Compute predictions scores, only for the label class, for a batch of samples.
Parameters
----------
model
Model used for computing predictions.
inputs
Input samples to be explained.
targets
One-hot encoded labels or regression target (e.g {+1, -1}), one for each sample.
Returns
-------
scores
Predictions scores computed, only for the label class.
"""
scores = tf.reduce_sum(model(inputs) * targets, axis=-1)
return scores
-
model(inputs)
Consequently, we expectmodel(inputs)
to yield a \((N, C)\) tensor or array where \(N\) is the number of input samples and \(C\) is the number of classes. -
targets
If you use the default operator for classification task we expecttargets
to be a \((N, C)\) tensor or array which is a one-hot encoding of the class you want to explain where \(N\) is the number of input samples and \(C\) is the number of classes.
Regression Tasks¶
If the task at end is regression, then the user should instantiate the explainer with the regression_operator
:
@tf.function
def regression_operator(model: Callable,
inputs: tf.Tensor,
targets: tf.Tensor) -> tf.Tensor:
"""
Compute the the mean absolute error between model prediction and the target.
Target should the model prediction on non-perturbed input.
This operator can be used to compute attributions for all outputs of a regression model.
Parameters
----------
model
Model used for computing predictions.
inputs
Input samples to be explained.
targets
Model prediction on non-perturbed inputs.
Returns
-------
scores
MAE between model prediction and targets.
"""
scores = tf.reduce_mean(tf.abs(model(inputs) - targets), axis=-1)
return scores
-
model(inputs)
: Consequently, we expectmodel(inputs)
to yield a \((N, D)\) tensor or array where \(N\) is the number of input samples and \(D\) is the number of variables the model should predict (possibly one). -
targets
: If you are using theregression_operator
, it is expected thattargets
to be a \((N, D)\) tensor or array of the expected multi-variate output where \(N\) is the number of input samples and \(D\) is the number of variables (possibly one).
Object-Detection Tasks¶
Work In Progress
Segmentation Tasks¶
Work In Progress
How to use them with an explainer ?¶
You can build attribution methods with those operator in three ways:
- Explicitly importing them
from xplique.attributions import Saliency
from xplique.commons.operators import regression_operator
explainer = Saliency(model, operator=regression_operator)
explanations = explainer(inputs, targets)
At present, the available operators are: predictions_operator
and regression_operator
- Use their name
from xplique.attributions import Saliency
explainer = Saliency(model, operator='regression')
explanations = explainer(inputs, targets)
At present you can select a name in ["classification", "regression"]
- Use the
Tasks
enumeration
from xplique.commons import Tasks
from xplique.attributions import Saliency
explainer = Saliency(model, operator=Tasks.REGRESSION)
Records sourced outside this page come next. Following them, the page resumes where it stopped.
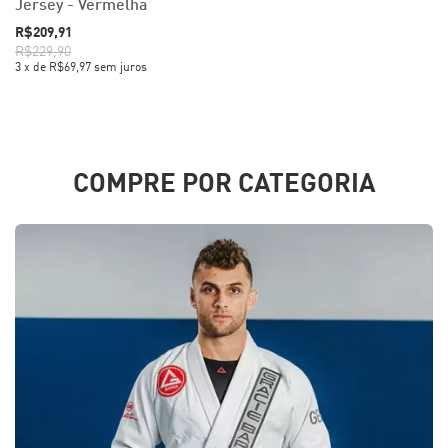
Jersey - Vermelha
R$209,91
R$229,90
3
x
de
R$69,97
sem juros
COMPRE POR CATEGORIA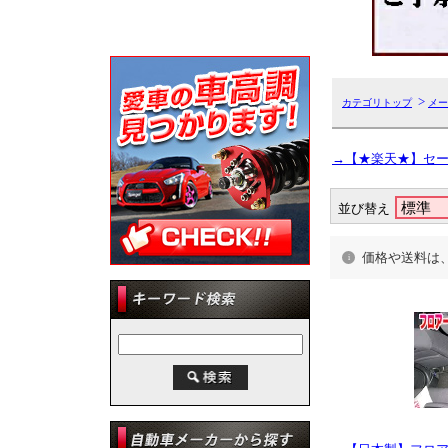
>
カテゴリトップ
メー
→【★楽天★】セ
並び替え
価格や送料は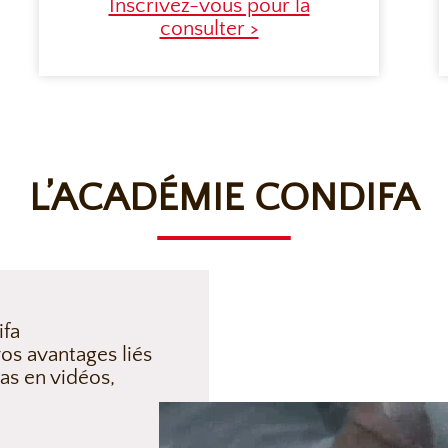
Inscrivez-vous pour la
consulter >
L’ACADÉMIE CONDIFA
ifa
os avantages liés
as en vidéos,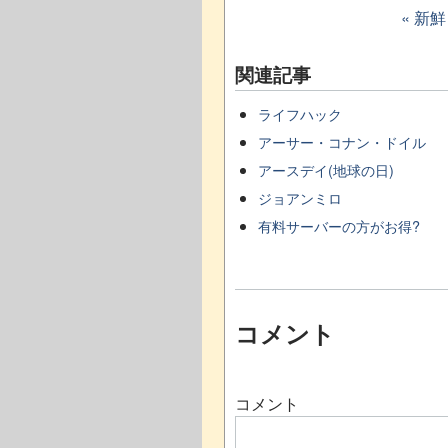
« 新
関連記事
ライフハック
アーサー・コナン・ドイル
アースデイ(地球の日)
ジョアンミロ
有料サーバーの方がお得?
コメント
コメント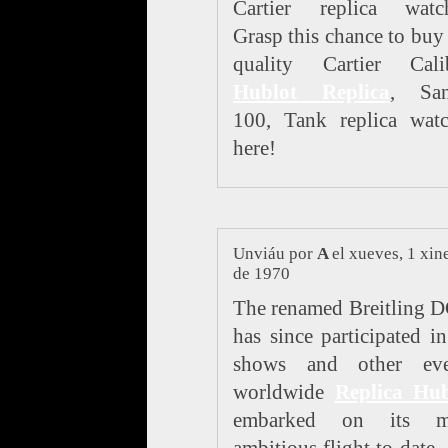
Cartier replica watch
Grasp this chance to buy
quality Cartier Calib
Hublot Replica
, San
100, Tank replica watc
here!
Unviáu por
A
el xueves, 1 xin
de 1970
The renamed Breitling 
has since participated in
shows and other eve
worldwide
Replica Hub
embarked on its m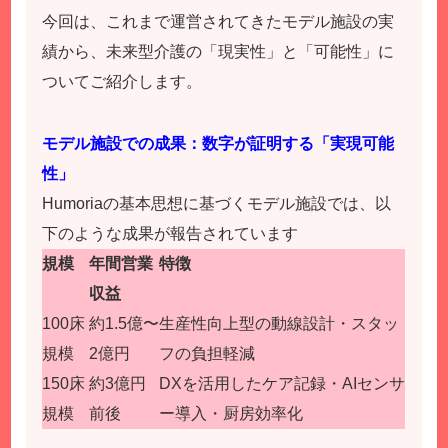
今回は、これまで運営されてきたモデル施設の実
績から、未来型介護の「現実性」と「可能性」に
ついてご紹介します。
モデル施設での成果：数字が証明する「実現可能
性」
Humoriaの基本思想に基づくモデル施設では、以
下のような成果が報告されています
規模
年間営業
特徴
収益
100床
約1.5億〜
生産性向上型の動線設計・スタッ
規模
2億円
フの負担軽減
150床
約3億円
DXを活用したケア記録・AIセンサ
規模
前後
ー導入・厨房効率化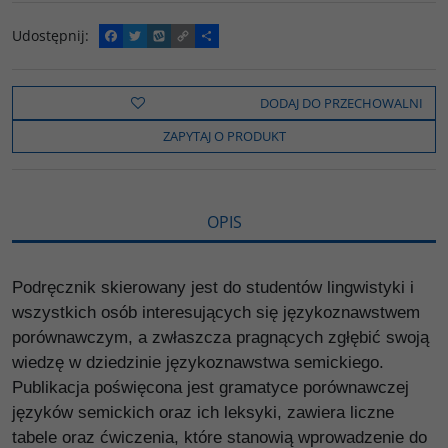
Udostępnij
:
F
T
W
C
P
a
w
y
o
o
c
i
k
p
d
e
t
o
y
z
b
t
p
L
i
DODAJ DO PRZECHOWALNI
o
e
i
e
o
r
n
l
ZAPYTAJ O PRODUKT
k
k
s
i
ę
OPIS
Podręcznik skierowany jest do studentów lingwistyki i
wszystkich osób interesujących się językoznawstwem
porównawczym, a zwłaszcza pragnących zgłębić swoją
wiedzę w dziedzinie językoznawstwa semickiego.
Publikacja poświęcona jest gramatyce porównawczej
języków semickich oraz ich leksyki, zawiera liczne
tabele oraz ćwiczenia, które stanowią wprowadzenie do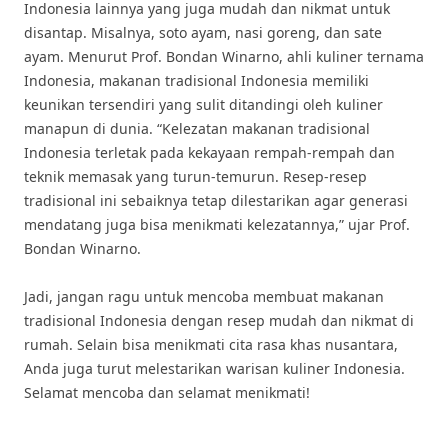
Indonesia lainnya yang juga mudah dan nikmat untuk
disantap. Misalnya, soto ayam, nasi goreng, dan sate
ayam. Menurut Prof. Bondan Winarno, ahli kuliner ternama
Indonesia, makanan tradisional Indonesia memiliki
keunikan tersendiri yang sulit ditandingi oleh kuliner
manapun di dunia. “Kelezatan makanan tradisional
Indonesia terletak pada kekayaan rempah-rempah dan
teknik memasak yang turun-temurun. Resep-resep
tradisional ini sebaiknya tetap dilestarikan agar generasi
mendatang juga bisa menikmati kelezatannya,” ujar Prof.
Bondan Winarno.
Jadi, jangan ragu untuk mencoba membuat makanan
tradisional Indonesia dengan resep mudah dan nikmat di
rumah. Selain bisa menikmati cita rasa khas nusantara,
Anda juga turut melestarikan warisan kuliner Indonesia.
Selamat mencoba dan selamat menikmati!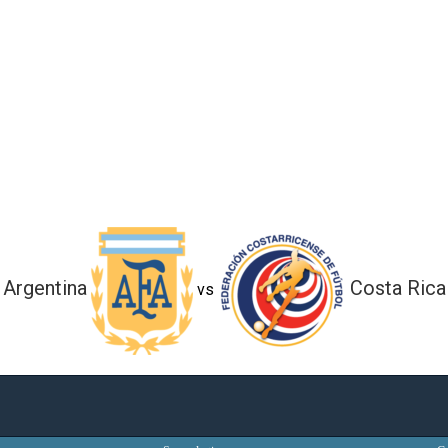
Argentina
Costa Rica
vs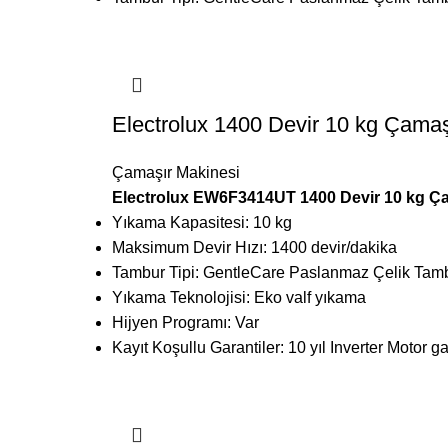
Electrolux 1400 Devir 10 kg Çamaş
Çamaşır Makinesi
Electrolux EW6F3414UT 1400 Devir 10 kg Ç
Yıkama Kapasitesi: 10 kg
Maksimum Devir Hızı: 1400 devir/dakika
Tambur Tipi: GentleCare Paslanmaz Çelik Tam
Yıkama Teknolojisi: Eko valf yıkama
Hijyen Programı: Var
Kayıt Koşullu Garantiler: 10 yıl Inverter Motor ga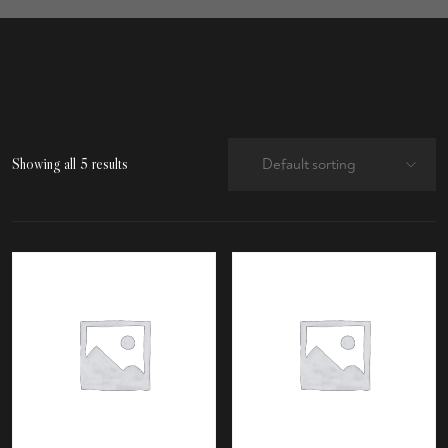
Showing all 5 results
Default sorting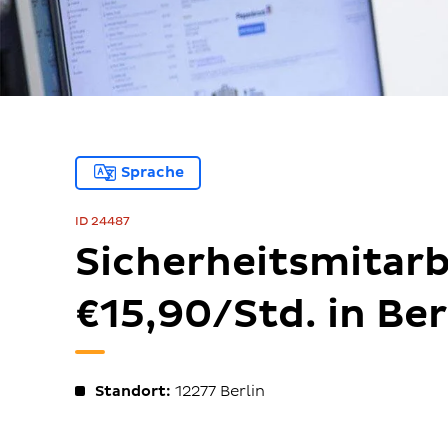
Sprache
ID 24487
Sicherheitsmitar
€15,90/Std. in Ber
Standort:
12277
Berlin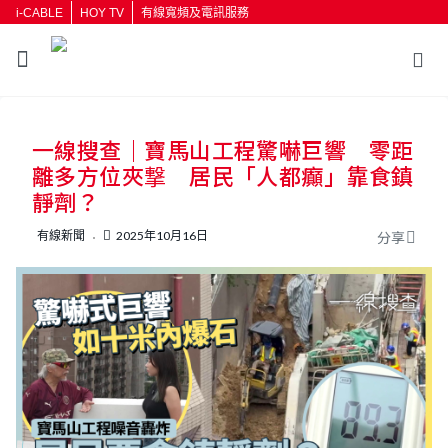
i-CABLE
HOY TV
有線寬頻及電訊服務
返回
一線搜查｜寶馬山工程驚嚇巨響 零距
按輸入鍵開始搜尋
離多方位夾撃 居民「人都癲」靠食鎮
靜劑？
有線新聞
2025年10月16日
分享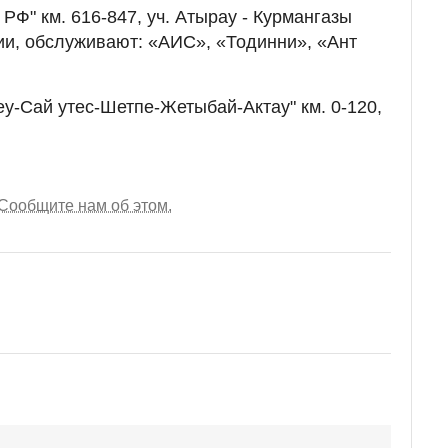
РФ" км. 616-847, уч. Атырау - Курмангазы
ции, обслуживают: «АИС», «Тодинни», «Ант
у-Сай утес-Шетпе-Жетыбай-Актау" км. 0-120,
Сообщите нам об этом.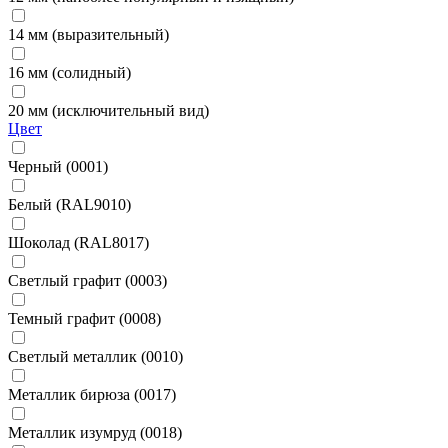
14 мм (выразительный)
16 мм (солидный)
20 мм (исключительный вид)
Цвет
Черный (0001)
Белый (RAL9010)
Шоколад (RAL8017)
Светлый графит (0003)
Темный графит (0008)
Светлый металлик (0010)
Металлик бирюза (0017)
Металлик изумруд (0018)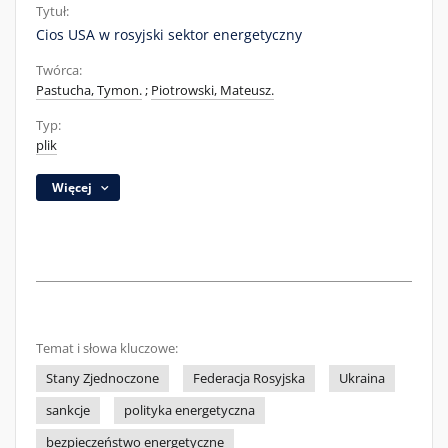
Tytuł:
Cios USA w rosyjski sektor energetyczny
Twórca:
Pastucha, Tymon.
;
Piotrowski, Mateusz.
Typ:
plik
Więcej
Temat i słowa kluczowe:
Stany Zjednoczone
Federacja Rosyjska
Ukraina
sankcje
polityka energetyczna
bezpieczeństwo energetyczne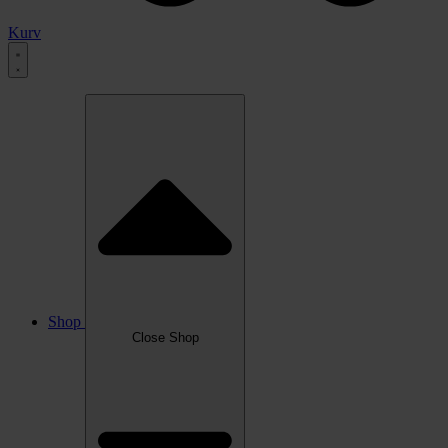
Kurv
Shop
Close Shop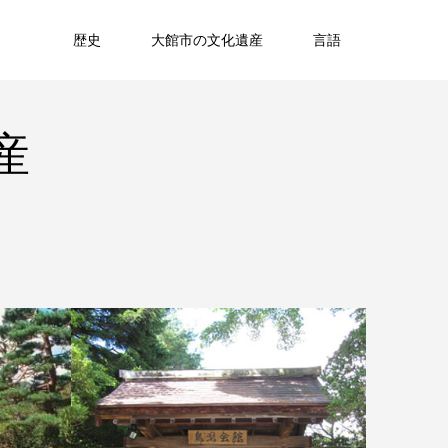
歴史
大館市の文化遺産
言語
産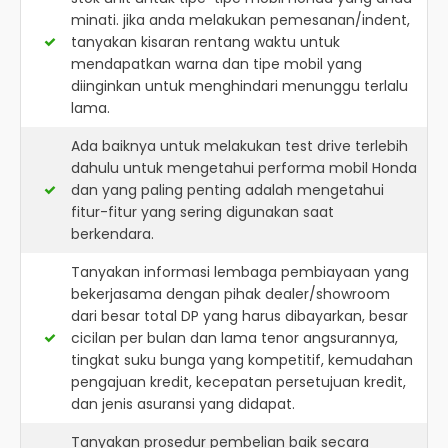
minati. jika anda melakukan pemesanan/indent,
tanyakan kisaran rentang waktu untuk
mendapatkan warna dan tipe mobil yang
diinginkan untuk menghindari menunggu terlalu
lama.
Ada baiknya untuk melakukan test drive terlebih
dahulu untuk mengetahui performa mobil Honda
dan yang paling penting adalah mengetahui
fitur-fitur yang sering digunakan saat
berkendara.
Tanyakan informasi lembaga pembiayaan yang
bekerjasama dengan pihak dealer/showroom
dari besar total DP yang harus dibayarkan, besar
cicilan per bulan dan lama tenor angsurannya,
tingkat suku bunga yang kompetitif, kemudahan
pengajuan kredit, kecepatan persetujuan kredit,
dan jenis asuransi yang didapat.
Tanyakan prosedur pembelian baik secara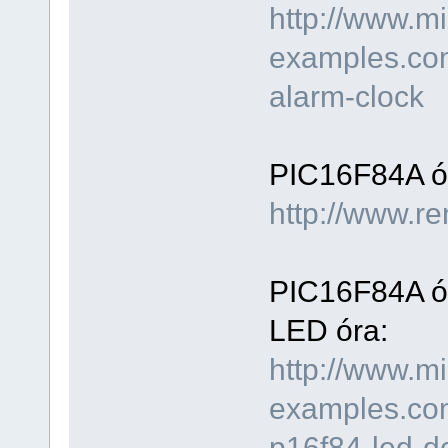
http://www.mi
examples.com
alarm-clock
PIC16F84A ór
http://www.re
PIC16F84A ór
LED óra:
http://www.mi
examples.com
p16f84-led-dc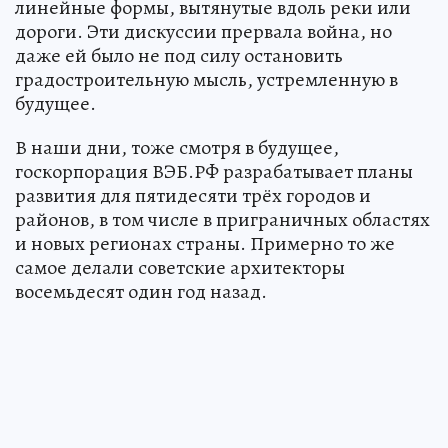
линейные формы, вытянутые вдоль реки или
дороги. Эти дискуссии прервала война, но
даже ей было не под силу остановить
градостроительную мысль, устремленную в
будущее.
В наши дни, тоже смотря в будущее,
госкорпорация ВЭБ.РФ разрабатывает планы
развития для пятидесяти трёх городов и
районов, в том числе в приграничных областях
и новых регионах страны. Примерно то же
самое делали советские архитекторы
восемьдесят один год назад.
explanations = explainer(inputs, targets)
At present the Tasks
enum has two members: CLASSIFICATION
and REGRESSION
Providing custom operator¶
If you provide a custom operator you should be aware that:
- An assertion will be made to ensure it respects the signature describe in the previous section
- If you use any white-box explainer your operator will go through the
get_gradient_of_operator
function
def get_gradient_of_operator(operator):
"""
Get the gradient of an operator.
Parameters
----------
operator
Operator to compute the gradient of.
Returns
-------
gradient
Gradient of the operator.
"""
@tf.function
def gradient(model, inputs, targets):
with tf.GradientTape() as tape:
tape.watch(inputs)
scores = operator(model, inputs, targets)
return tape.gradient(scores, inputs)
return gradient
Tip
Writing your operator with only tensorflow functions should increase your chance that this method does not yield any errors. In addition, providing a @tf.function
decorator is also welcomed!
Warning
The targets
parameter is the key to specifying what to explain and differs greatly depending on the operator.